[DATA FOR THIS TASK]

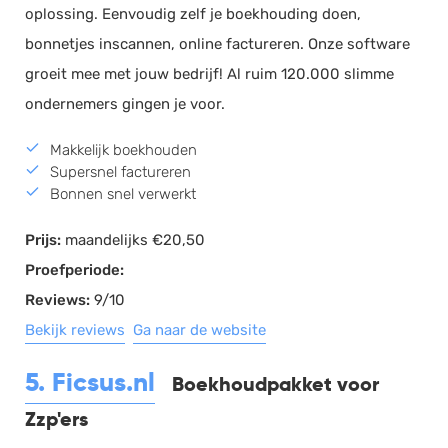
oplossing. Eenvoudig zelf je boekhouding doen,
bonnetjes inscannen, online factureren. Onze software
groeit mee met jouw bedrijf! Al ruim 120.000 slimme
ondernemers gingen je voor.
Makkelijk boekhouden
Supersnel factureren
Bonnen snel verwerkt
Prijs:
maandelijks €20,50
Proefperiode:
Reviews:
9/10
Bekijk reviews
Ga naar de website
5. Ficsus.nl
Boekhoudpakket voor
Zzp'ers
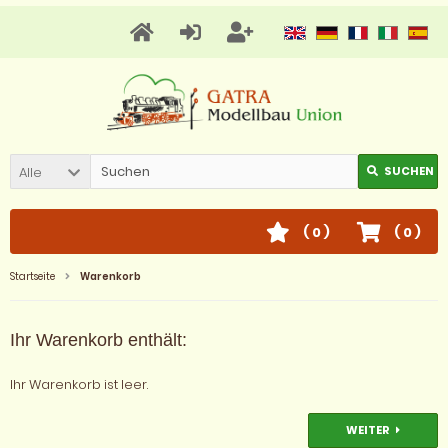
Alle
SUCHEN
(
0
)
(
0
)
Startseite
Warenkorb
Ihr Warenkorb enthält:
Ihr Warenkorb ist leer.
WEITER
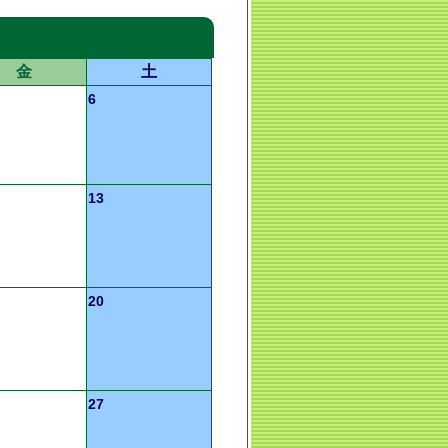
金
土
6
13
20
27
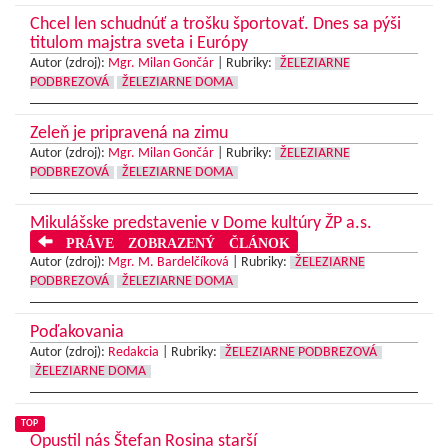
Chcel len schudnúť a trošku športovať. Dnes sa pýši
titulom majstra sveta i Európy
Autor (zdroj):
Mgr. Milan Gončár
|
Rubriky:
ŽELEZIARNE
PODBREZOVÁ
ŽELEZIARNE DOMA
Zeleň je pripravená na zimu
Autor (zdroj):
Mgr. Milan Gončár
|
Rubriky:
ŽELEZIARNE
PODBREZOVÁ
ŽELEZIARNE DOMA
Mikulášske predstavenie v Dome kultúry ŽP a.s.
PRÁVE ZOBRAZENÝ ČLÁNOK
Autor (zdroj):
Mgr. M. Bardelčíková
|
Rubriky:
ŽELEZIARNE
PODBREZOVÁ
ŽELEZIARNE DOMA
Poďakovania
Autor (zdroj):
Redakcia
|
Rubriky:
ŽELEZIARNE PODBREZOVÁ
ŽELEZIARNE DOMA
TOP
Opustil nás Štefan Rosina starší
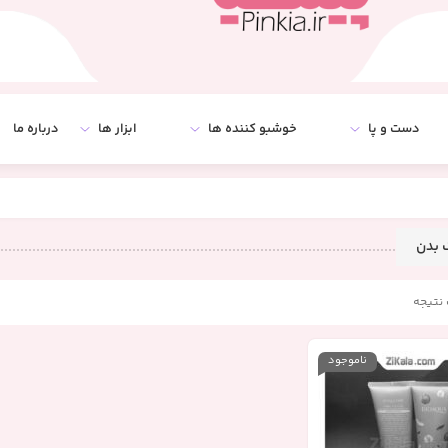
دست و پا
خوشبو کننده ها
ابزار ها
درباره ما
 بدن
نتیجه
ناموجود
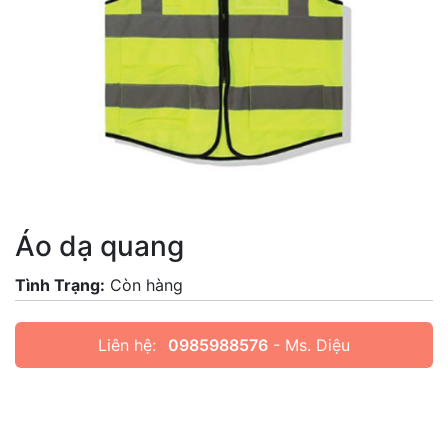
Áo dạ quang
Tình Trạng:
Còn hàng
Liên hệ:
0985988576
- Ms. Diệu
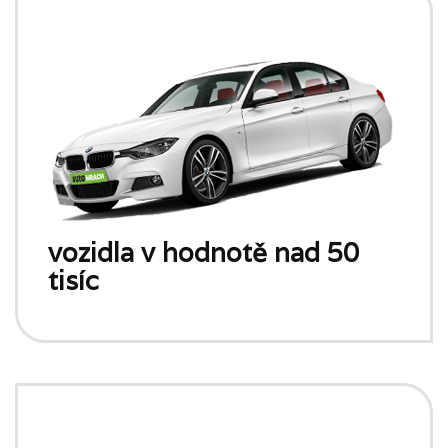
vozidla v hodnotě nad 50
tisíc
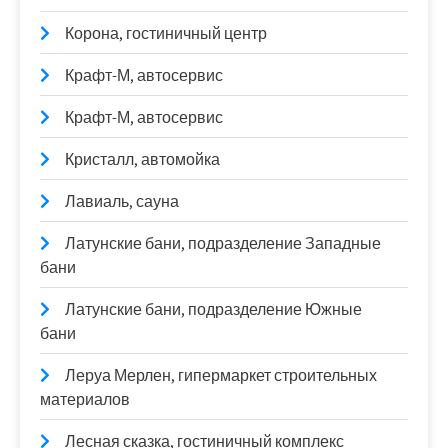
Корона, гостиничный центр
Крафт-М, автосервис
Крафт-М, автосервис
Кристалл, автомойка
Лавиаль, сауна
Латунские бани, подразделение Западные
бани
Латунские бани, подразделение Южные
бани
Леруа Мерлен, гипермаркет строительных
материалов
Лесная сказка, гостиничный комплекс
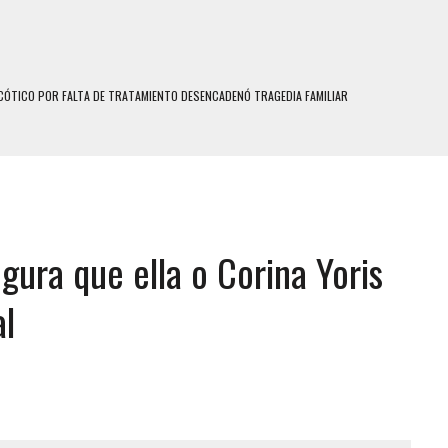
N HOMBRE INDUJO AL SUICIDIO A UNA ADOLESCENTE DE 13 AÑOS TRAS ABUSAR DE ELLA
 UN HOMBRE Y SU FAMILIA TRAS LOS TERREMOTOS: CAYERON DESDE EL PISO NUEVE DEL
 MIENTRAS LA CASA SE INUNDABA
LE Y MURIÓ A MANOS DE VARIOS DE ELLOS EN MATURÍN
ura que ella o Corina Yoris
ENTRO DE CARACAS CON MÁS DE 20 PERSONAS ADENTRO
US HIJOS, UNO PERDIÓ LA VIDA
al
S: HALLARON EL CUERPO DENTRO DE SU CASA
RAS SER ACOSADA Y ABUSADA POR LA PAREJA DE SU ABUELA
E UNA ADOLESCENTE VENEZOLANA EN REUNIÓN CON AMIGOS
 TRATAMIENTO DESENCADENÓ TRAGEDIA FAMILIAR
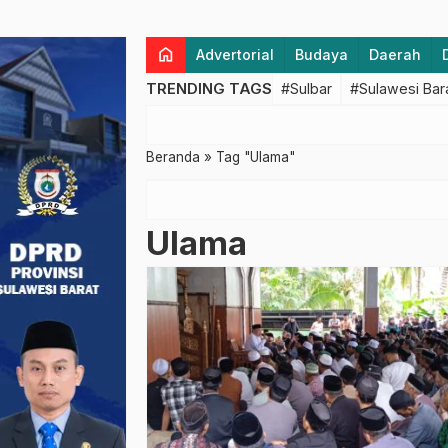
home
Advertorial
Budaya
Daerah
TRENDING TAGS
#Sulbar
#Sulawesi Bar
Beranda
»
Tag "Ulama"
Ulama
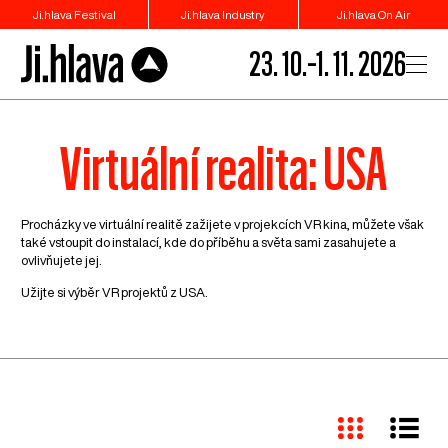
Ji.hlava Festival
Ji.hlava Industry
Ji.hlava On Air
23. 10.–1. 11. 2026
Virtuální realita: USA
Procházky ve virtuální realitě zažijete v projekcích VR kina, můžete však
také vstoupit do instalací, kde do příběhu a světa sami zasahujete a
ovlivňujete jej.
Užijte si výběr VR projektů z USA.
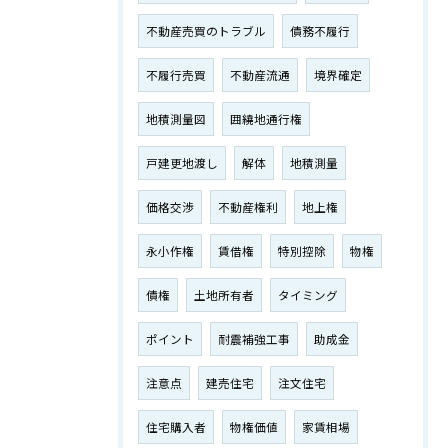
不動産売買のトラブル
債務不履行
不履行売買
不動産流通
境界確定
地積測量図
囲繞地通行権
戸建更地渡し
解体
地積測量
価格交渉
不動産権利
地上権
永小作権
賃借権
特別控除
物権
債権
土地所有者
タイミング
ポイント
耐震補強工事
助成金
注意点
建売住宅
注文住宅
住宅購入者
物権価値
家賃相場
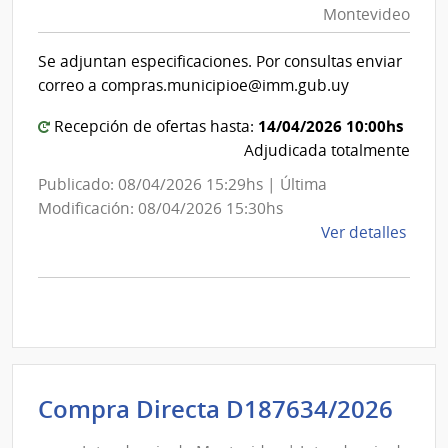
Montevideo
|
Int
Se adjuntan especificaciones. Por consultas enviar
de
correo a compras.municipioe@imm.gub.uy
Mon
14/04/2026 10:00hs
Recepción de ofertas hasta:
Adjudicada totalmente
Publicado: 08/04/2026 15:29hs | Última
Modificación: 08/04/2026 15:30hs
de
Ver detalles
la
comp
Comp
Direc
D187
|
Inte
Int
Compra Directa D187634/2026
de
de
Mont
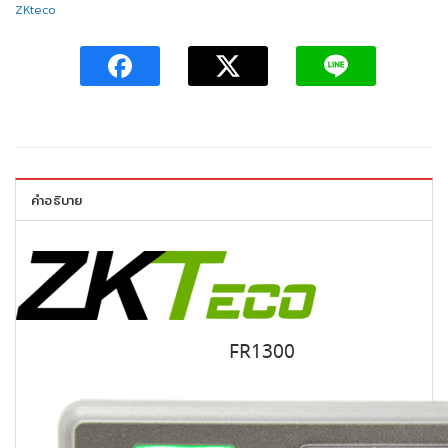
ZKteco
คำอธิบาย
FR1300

[/DATA FOR THIS TASK]

YOUR ASSIGNMENT. Looking at the entries above, count the lines that hold the string "подразделение" and reply with the count alone.

SOLUTION. 2